Fellow libertarian here, addressing your fundamental question as best I can: As a general rule of thumb, a good place to look for market failures are places where the market ends.
It’s important to remember that, as our society is structured, the market is -defined by the government-. Capitalism, in our society, is in fact a form of regulation.
Quoting from my blog:
“Suppose we lived in a society in which land couldn’t be owned, and you want to start a farm. However, every time you grow a crop, somebody else comes along and picks and eats it. How can the free market solve this problem?
...well, supposing a government does in fact exist, it can’t. It would be illegal to punish somebody for picking crops. How utterly silly of you to even suggest such a thing.
The free market never gets to act on the problem, because the problem isn’t part of its domain. Crop ownership? What? When somebody picks a fruit, it is theirs, that’s the law. They can pick mushrooms and sell them, they just can’t sprinkle mushroom spores around and claim the future produce as their own. And it would be criminal to sit over a field and bully people who try to pick vegetables and fruit that are theirs as much as they are yours.
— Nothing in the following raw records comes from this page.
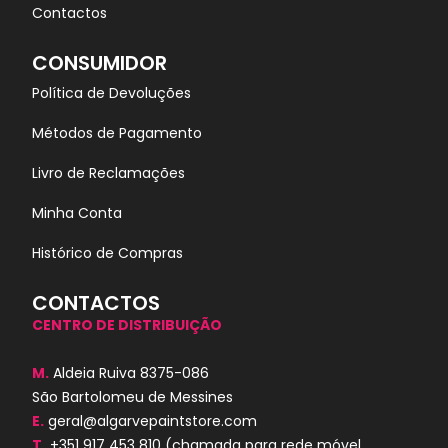
Contactos
CONSUMIDOR
Política de Devoluções
Métodos de Pagamento
Livro de Reclamações
Minha Conta
Histórico de Compras
CONTACTOS
CENTRO DE DISTRIBUIÇÃO
M.
Aldeia Ruiva 8375-086
São Bartolomeu de Messines
E.
geral@algarvepaintstore.com
T.
+351 917 453 810
(chamada para rede móvel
That seems utterly silly? Well, that’s the way fishing worked.”
Government defines the domain of problems which the free market gets to act on. Government defines how, when, and why property, the basis of the free market, is owned and transferred.
Tragedy of the commons problems are pretty much inevitable whenever ownership interacts with non-owned goods. Anytime ownership interacts with non-owned and non-ownable entities, you have a problem, and it’s a problem the free market can’t solve. The free market can’t solve it because it isn’t -allowed- to solve it.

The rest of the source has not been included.